Market Musings for 2023
Just a few weeks into the new year and investors are already trying to read the still cloudy tea leaves. There are indeed forward economic (and market) positive considerations:
• The University of Michigan’s January Consumer Sentiment survey rose to its highest reading since January 2022, up 8.2% from the December reading. Survey respondents were optimistic about the current state of the economy and were self-forecasting inflation’s decline with rates one year out of 4% and five years out of 3%.
• The January ZEW (German business sentiment survey) reported a surge in expectations by 40 index points for the second largest month/month increase on record. Improving export earnings with China’s lifting of Covid restrictions contributed to the spike in expectations.

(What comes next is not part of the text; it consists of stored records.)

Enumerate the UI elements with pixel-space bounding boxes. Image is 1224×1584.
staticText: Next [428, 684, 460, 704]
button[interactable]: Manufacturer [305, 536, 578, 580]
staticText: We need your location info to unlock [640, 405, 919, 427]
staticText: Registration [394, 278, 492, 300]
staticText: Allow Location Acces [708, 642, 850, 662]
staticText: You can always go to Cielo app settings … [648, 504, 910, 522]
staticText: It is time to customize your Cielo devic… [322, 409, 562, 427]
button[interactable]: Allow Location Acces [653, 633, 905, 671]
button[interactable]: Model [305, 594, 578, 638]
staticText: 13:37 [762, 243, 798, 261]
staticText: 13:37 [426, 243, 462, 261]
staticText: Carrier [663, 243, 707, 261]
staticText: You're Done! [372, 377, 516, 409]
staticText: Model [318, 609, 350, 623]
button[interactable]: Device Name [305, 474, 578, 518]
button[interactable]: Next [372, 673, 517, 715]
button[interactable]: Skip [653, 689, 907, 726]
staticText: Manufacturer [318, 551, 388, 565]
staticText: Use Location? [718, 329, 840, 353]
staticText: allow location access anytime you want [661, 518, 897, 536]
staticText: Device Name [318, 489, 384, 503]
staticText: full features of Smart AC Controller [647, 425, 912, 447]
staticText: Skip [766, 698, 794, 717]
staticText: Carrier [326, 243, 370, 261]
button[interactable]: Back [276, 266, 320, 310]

• Investor cash continues to exit the market and sit in the sidelines; current money market rates help. This past month ICI estimated outflows from global equities amounted to $99 billion, December 1, 2022, through January 4, 2023 (representing future market buying power).
• Inflation is on the decline as evidenced by the downturn in CPI. Also consider that the recent economic reports are backward looking. Little forecasting is involved in reporting what has already happened.

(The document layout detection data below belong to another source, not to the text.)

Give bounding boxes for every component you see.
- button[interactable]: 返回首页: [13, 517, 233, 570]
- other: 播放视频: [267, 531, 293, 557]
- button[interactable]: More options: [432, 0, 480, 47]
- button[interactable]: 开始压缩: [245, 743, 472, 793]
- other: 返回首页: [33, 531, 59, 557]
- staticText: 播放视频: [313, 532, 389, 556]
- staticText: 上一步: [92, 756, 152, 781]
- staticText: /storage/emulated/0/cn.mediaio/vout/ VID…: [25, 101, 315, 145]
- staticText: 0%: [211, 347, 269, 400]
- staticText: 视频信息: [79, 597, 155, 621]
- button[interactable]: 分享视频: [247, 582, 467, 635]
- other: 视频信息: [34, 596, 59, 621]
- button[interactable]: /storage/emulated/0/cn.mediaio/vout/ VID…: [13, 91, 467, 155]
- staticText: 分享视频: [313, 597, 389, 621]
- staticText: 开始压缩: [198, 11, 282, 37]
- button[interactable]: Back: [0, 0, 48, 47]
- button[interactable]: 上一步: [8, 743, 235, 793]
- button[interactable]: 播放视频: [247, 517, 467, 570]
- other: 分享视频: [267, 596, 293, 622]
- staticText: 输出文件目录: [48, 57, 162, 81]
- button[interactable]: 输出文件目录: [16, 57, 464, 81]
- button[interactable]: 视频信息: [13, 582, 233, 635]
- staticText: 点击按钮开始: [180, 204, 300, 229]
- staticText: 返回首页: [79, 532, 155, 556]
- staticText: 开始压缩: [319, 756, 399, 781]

• Strong labor markets and wage growth support consumer spending, while monthly job growth has remained robust with unemployment claims at still near historic lows.

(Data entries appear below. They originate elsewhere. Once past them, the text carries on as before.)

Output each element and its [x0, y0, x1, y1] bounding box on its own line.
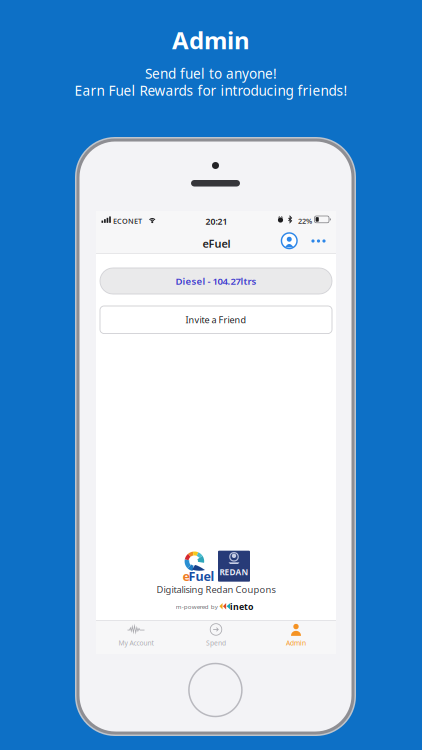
- staticText: Admin: [172, 24, 250, 56]
- staticText: Spend: [206, 638, 226, 648]
- button[interactable]: Spend: [176, 620, 256, 654]
- staticText: 22%: [298, 216, 312, 226]
- button[interactable]: Invite a Friend: [100, 306, 332, 334]
- staticText: Send fuel to anyone!: [145, 64, 277, 83]
- staticText: Invite a Friend: [186, 314, 246, 326]
- button[interactable]: Admin: [256, 620, 336, 654]
- staticText: Fuel: [188, 568, 214, 585]
- staticText: 20:21: [206, 216, 228, 227]
- staticText: ECONET: [113, 216, 142, 226]
- button[interactable]: Account: [280, 231, 299, 250]
- staticText: Digitalising Redan Coupons: [156, 583, 276, 596]
- staticText: m-powered by: [176, 602, 218, 611]
- staticText: My Account: [118, 638, 154, 648]
- staticText: e: [182, 568, 190, 585]
- button[interactable]: My Account: [96, 620, 176, 654]
- button[interactable]: More: [307, 233, 330, 249]
- button[interactable]: Diesel - 104.27ltrs: [100, 268, 332, 294]
- staticText: REDAN: [220, 566, 248, 578]
- staticText: Earn Fuel Rewards for introducing friend…: [74, 81, 348, 100]
- staticText: Admin: [286, 638, 306, 648]
- staticText: Diesel - 104.27ltrs: [176, 274, 256, 288]
- staticText: eFuel: [202, 236, 230, 251]
- staticText: ineto: [230, 600, 254, 612]
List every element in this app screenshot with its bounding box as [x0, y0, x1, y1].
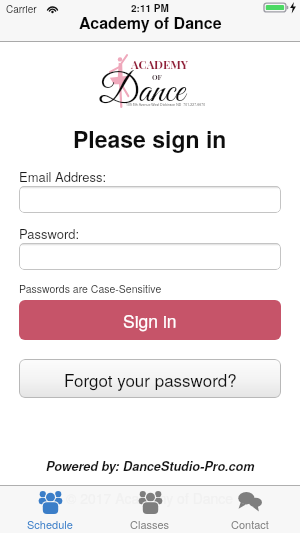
button[interactable]: Text field	[19, 243, 281, 270]
button[interactable]: Contact	[200, 486, 300, 533]
staticText: Powered by: DanceStudio-Pro.com	[46, 457, 255, 475]
button[interactable]: Schedule	[0, 486, 100, 533]
staticText: Forgot your password?	[64, 367, 237, 391]
staticText: Classes	[130, 516, 170, 532]
staticText: Academy of Dance	[79, 11, 222, 34]
staticText: Carrier	[6, 2, 37, 16]
staticText: Dance	[98, 69, 185, 117]
button[interactable]: Classes	[100, 486, 200, 533]
button[interactable]: Sign in	[19, 300, 281, 340]
staticText: Password:	[19, 224, 80, 243]
staticText: © 2017 Academy of Dance	[66, 488, 234, 508]
staticText: Please sign in	[73, 122, 227, 155]
staticText: Contact	[231, 516, 269, 532]
staticText: Schedule	[27, 516, 73, 532]
staticText: 105 8th Avenue West Dickinson ND 701-227…	[126, 102, 206, 107]
staticText: Email Address:	[19, 167, 107, 186]
staticText: ACADEMY	[131, 57, 189, 72]
button[interactable]: Text field	[19, 186, 281, 213]
button[interactable]: Forgot your password?	[19, 359, 281, 398]
staticText: 2:11 PM	[131, 1, 169, 15]
staticText: Sign in	[123, 308, 177, 333]
staticText: Passwords are Case-Sensitive	[19, 281, 162, 296]
staticText: OF	[152, 72, 162, 81]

• Although credit card use has increased significantly, household balance sheets can still support additional spending and borrowing.
On the negative front, considerations investors should factor in include:
• The markets have ignored Fed “rhetoric” and have been pricing in a pivot toward lower rates at some point this year—certainly not the Fed message. Fed comments have indicated that it will raise rates up to (and maintain) a 5% rate level until inflation is under control with no time frame mentioned.
• Bond yields are truly inverted with three-month and two-year Treasury yields higher than the 10-year bond (also the case for the 30-year note). In the past, this extended period where bond yields have “inverted, they have been reliable forecasts of an eventual recession.
• For many, a recession is not “if but when.” The question remains whether or not the slide into a recession now causes more economic pain. Impacts from the past rate hikes will still be working through the markets (and jobs), but at this point the underlying economy is likely in a good position to withstand a downturn.
From an investment perspective, considerations include:
• Bond yields (and short-term cash instruments) are attractive again and make sense from an asset allocation and investment perspective.
• Although analysts are currently forecasting a downturn in earnings this year, two reminders are that markets regularly underestimate corporate earnings and that the forecasts become less accurate over longer periods of time.
• Even though there are reasons for pessimism (inverted yield curves and recession watches), there are also reasons to be optimistic: Inflation has likely peaked; valuations on mid-cap and small-cap companies are attractive again (also the case for many overseas companies); investor sentiment is a poor gauge of the market’s direction; and although each market downturn is different, it is rare for the markets to have two consecutive negative years.
Not Investment Advice or an Offer -This information is intended to assist investors. The information does not constitute investment advice or an offer to invest or to provide management services. It is not our intention to state, indicate, or imply in any manner that current or past results are indicative of future results or expectations. As with all investments, there are associated risks and you could lose money investing. Argent Financial Group is the parent company of Argent Trust, Heritage Trust and AmeriTrust.